Cada pareja sabe hasta dónde puede llevarle el uso de la dominación. No sucede de repente, por lo que es raro que le sorprenda a uno mismo y a la pareja con la que comparte cama.

Hay casos en los que uno de los dos ha tenido una experiencia de dominación. Lo ha vivido con otra pareja, le ha impactado enormemente al visualizar videos o material multimedia, y por último dio el paso de someterse como alumno a una dominatriz profesional.

Cuando el placer está dominado por la sumisión y el poder, se buscan prácticas donde el bondage y fetish comparten códigos como la puesta en escena, los juguetes eróticos y una estética determinada en la manera de prepararse para el “ritual”.

Pero ¿todo el mundo se atreve con el martirio genital? Igual suena un poco coercitivo, pero si el esclavo o esclava no está dispuesto a admitirlo, es que no ha terminado de entender la dominación. Aunque atención, que toda esta escena deber ser consentida y previamente pactada, por lo que también hay que saber parar y llevar a cabo el stop.
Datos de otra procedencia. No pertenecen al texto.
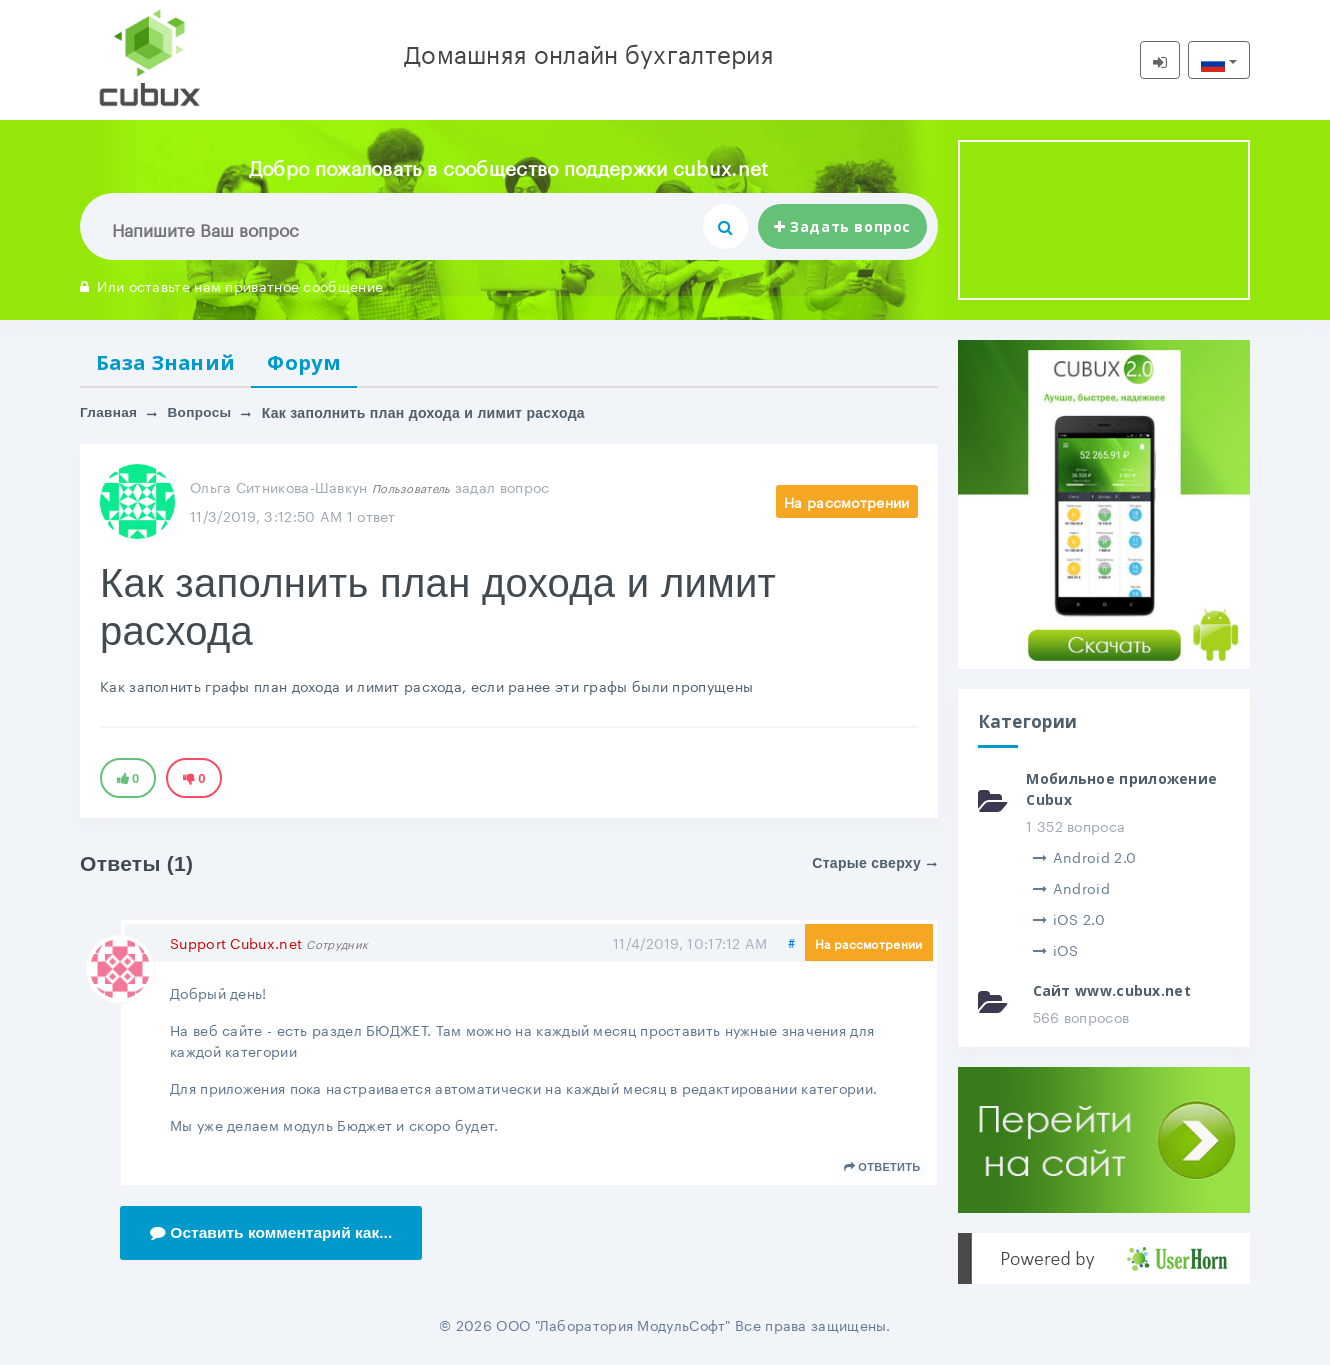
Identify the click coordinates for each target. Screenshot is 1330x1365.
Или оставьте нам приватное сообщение (231, 285)
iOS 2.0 (1069, 918)
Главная (109, 415)
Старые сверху (874, 865)
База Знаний (169, 363)
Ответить (882, 1169)
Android (1071, 887)
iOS (1056, 949)
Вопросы (202, 415)
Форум (313, 363)
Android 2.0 (1085, 856)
El trampling –término que califica el hecho de pisotear el cuerpo- a ser posible con unos tacones de aguja que al menos sean estéticamente soportables, es otro martirio al que someterse sin rechistar. Es más, puede uno quejarse para recibir más castigo como lamer los dedos de los pies a su poderoso amo o ama, así como la punta de sus zapatos.

¿Qué tal un collar que lo haga ladrar como un perro o perra? Caminar a cuatro patas siendo azuzado por la fusta de la “señora” camino del lugar elegido como poltrona –la cama en caso de una pareja- donde le esperan un arnés intercambiable y un plug anal con sus correspondientes lubricantes. Son opciones. Porque de coito natural, nada, que ni se lo merece.

órdenes son razones y se esperan buenas acciones que harán vibrar de placer a ambos. Y si el “pobre esclavo sometido” se revela o no actúa a tiempo, siempre se le puede aplicar un poco de electroestimulación por si se vuelve más dócil y servicial.

Y aquí viene la frase de “no hay dolor”. Y si lo hay, está dentro del guión del placer y calculando, que es lo que debe hacer una pareja que se atreve a transitar por estos senderos un poco insondables hasta ver qué descubren los dos.